What changed
RBI clarified that crediting FD interest to a savings account per customer mandate counts as a customer-induced transaction. Such savings accounts stay operative as long as these credits occur. They become inoperative only after two years from the date of the last interest credit entry.
What it means for you
UCBs must not classify savings accounts as inoperative solely because the only activity is FD interest credits per mandate. This preserves account status and avoids premature reporting as unclaimed deposits. Banks need to track the date of the last interest credit to correctly apply the two-year inoperative clock.
What you must do
- Review savings accounts where the only transaction is FD interest credits per customer mandate and ensure they are not marked inoperative.
- Update your system to treat such interest credits as customer-induced transactions for inoperative account classification.
- Set a two-year countdown from the date of the last FD interest credit before marking such accounts as inoperative.
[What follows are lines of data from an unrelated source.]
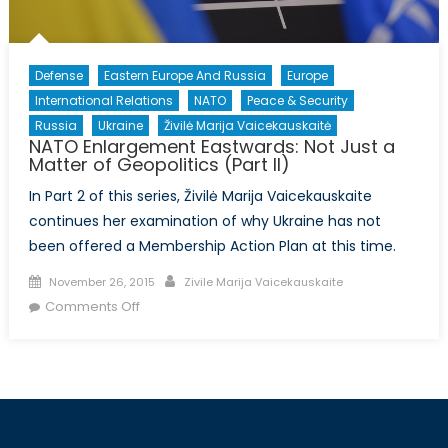
Defense
Eastern Europe And Russia
Europe
International Relations
NATO
Peace & Security
Russia
Ukraine
Živilė Marija Vaicekauskaitė
NATO Enlargement Eastwards: Not Just a
Matter of Geopolitics (Part II)
In Part 2 of this series, Živilė Marija Vaicekauskaite
continues her examination of why Ukraine has not
been offered a Membership Action Plan at this time.
Posted
Author
November 26, 2015
Zivile Marija Vaicekauskaite
on
on
Comments Off
NATO
Enlargement
Eastwards:
Not
Just
a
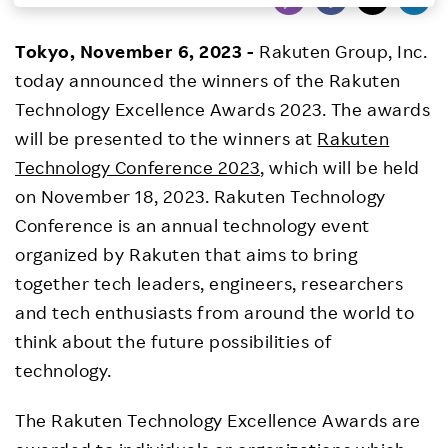
Investors
Tokyo, November 6, 2023 -
Rakuten Group, Inc.
today announced the winners of the Rakuten
Sustainability
Technology Excellence Awards 2023. The awards
will be presented to the winners at
Rakuten
Careers
Technology Conference 2023
, which will be held
on November 18, 2023. Rakuten Technology
Conference is an annual technology event
organized by Rakuten that aims to bring
together tech leaders, engineers, researchers
and tech enthusiasts from around the world to
think about the future possibilities of
technology.
The Rakuten Technology Excellence Awards are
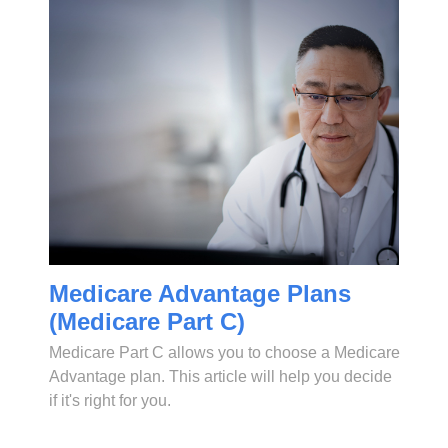
Medicare Advantage Plans
(Medicare Part C)
Medicare Part C allows you to choose a Medicare
Advantage plan. This article will help you decide
if it's right for you.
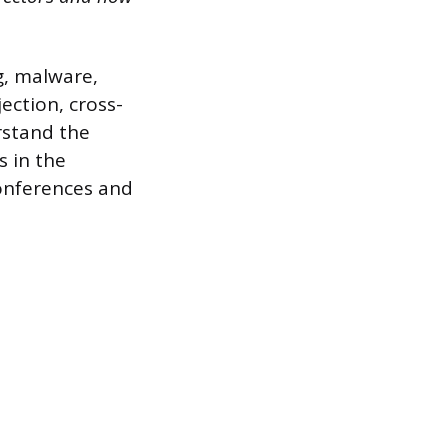
g, malware,
ection, cross-
rstand the
s in the
conferences and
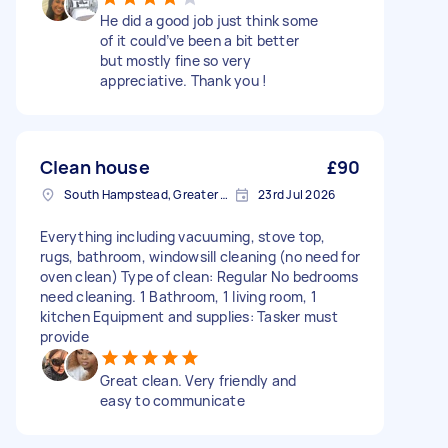
He did a good job just think some
of it could’ve been a bit better
but mostly fine so very
appreciative. Thank you !
Clean house
£90
South Hampstead, Greater London, NW6
23rd Jul 2026
Everything including vacuuming, stove top,
rugs, bathroom, windowsill cleaning (no need for
oven clean) Type of clean: Regular No bedrooms
need cleaning. 1 Bathroom, 1 living room, 1
kitchen Equipment and supplies: Tasker must
provide
Great clean. Very friendly and
easy to communicate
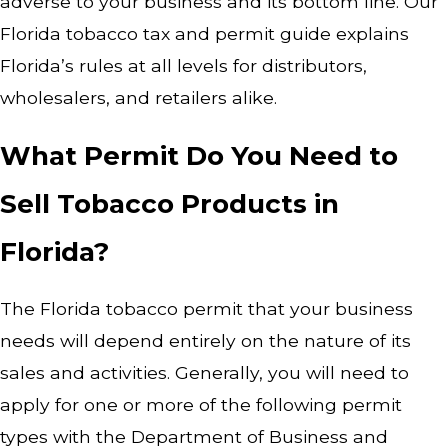
adverse to your business and its bottom line. Our
Florida tobacco tax and permit guide explains
Florida’s rules at all levels for distributors,
wholesalers, and retailers alike.
What Permit Do You Need to
Sell Tobacco Products in
Florida?
The Florida tobacco permit that your business
needs will depend entirely on the nature of its
sales and activities. Generally, you will need to
apply for one or more of the following permit
types with the Department of Business and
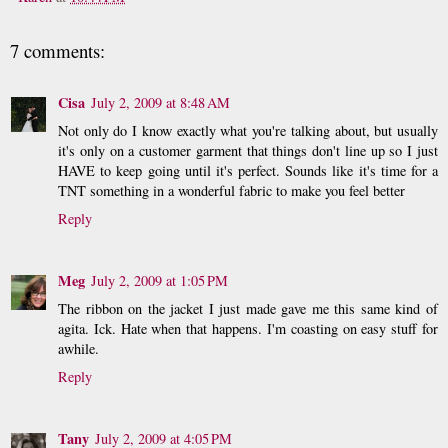
7 comments:
Cisa
July 2, 2009 at 8:48 AM
Not only do I know exactly what you're talking about, but usually
it's only on a customer garment that things don't line up so I just
HAVE to keep going until it's perfect. Sounds like it's time for a
TNT something in a wonderful fabric to make you feel better
Reply
Meg
July 2, 2009 at 1:05 PM
The ribbon on the jacket I just made gave me this same kind of
agita. Ick. Hate when that happens. I'm coasting on easy stuff for
awhile.
Reply
Tany
July 2, 2009 at 4:05 PM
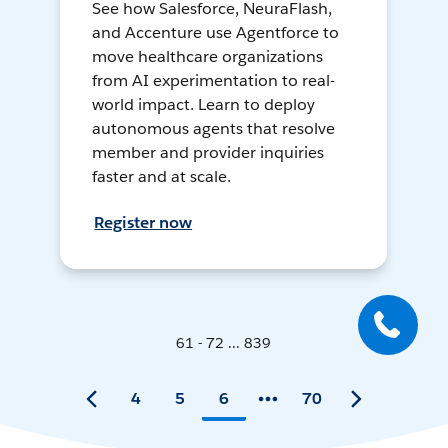
See how Salesforce, NeuraFlash,
and Accenture use Agentforce to
move healthcare organizations
from AI experimentation to real-
world impact. Learn to deploy
autonomous agents that resolve
member and provider inquiries
faster and at scale.
Register now
61 - 72 ... 839
4
5
6
70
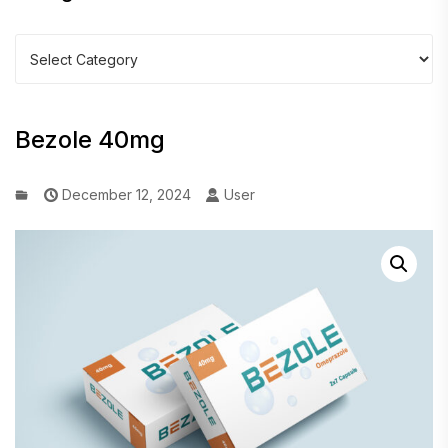
Categories
Bezole 40mg
December 12, 2024
User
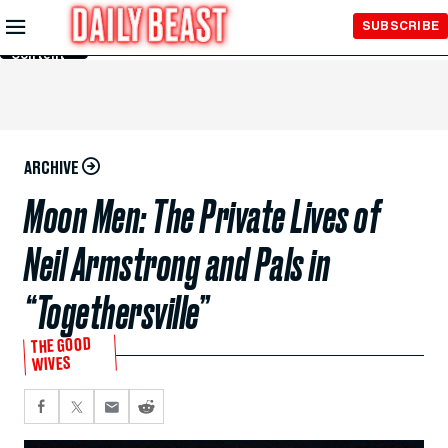
Skip to
SUBSCRIBE
Main
Content
ARCHIVE
Moon Men: The Private Lives of
Neil Armstrong and Pals in
“Togethersville”
THE GOOD
WIVES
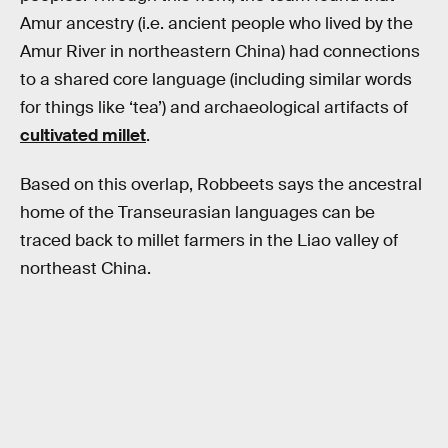
Amur ancestry (i.e. ancient people who lived by the
Amur River in northeastern China) had connections
to a shared core language (including similar words
for things like ‘tea’) and archaeological artifacts of
cultivated millet
.
Based on this overlap, Robbeets says the ancestral
home of the Transeurasian languages can be
traced back to millet farmers in the Liao valley of
northeast China.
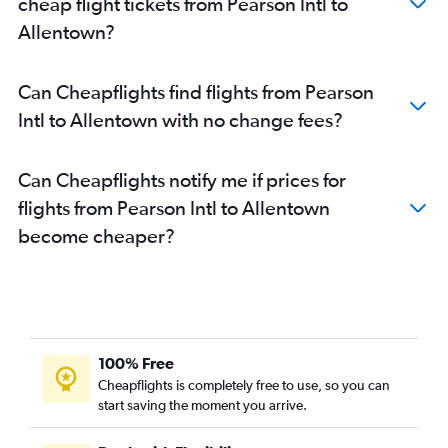
cheap flight tickets from Pearson Intl to
Pearson Intl to Harrisburg flights
Allentown?
Hamilton to Reagan-National flights
Hamilton to Philadelphia flights
Can Cheapflights find flights from Pearson
Intl to Allentown with no change fees?
Can Cheapflights notify me if prices for
flights from Pearson Intl to Allentown
become cheaper?
100% Free
Cheapflights is completely free to use, so you can
start saving the moment you arrive.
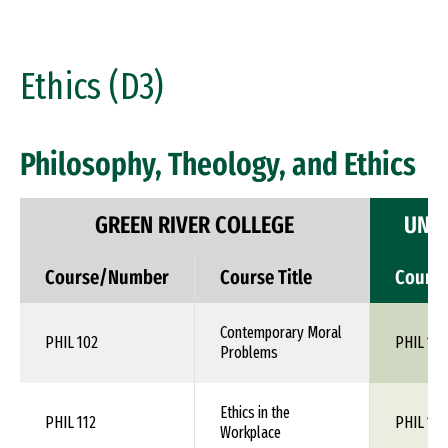
Ethics (D3)
Philosophy, Theology, and Ethics
GREEN RIVER COLLEGE
UNIV
Course/Number
Course Title
Cours
Contemporary Moral
PHIL 102
PHIL 1XX
Problems
Ethics in the
PHIL 112
PHIL 1XX
Workplace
- Train staff on this clarification to avoid misclassification and regulatory non-compliance.
Who it affects
Primary (Urban) Co-operative Banks, UCB operations and compliance teams, UCB deposit account holders with linked FD interest mandates
What counts as a customer-induced transaction for inoperative account classification?
Any debit or credit transaction initiated by the customer or at their instance, including a mandate to credit FD interest to a savings account, is customer-induced.
When does a savings account with only FD interest credits become inoperative?
It becomes inoperative two years after the last credit entry of FD interest. As long as interest is credited periodically, the account remains operative.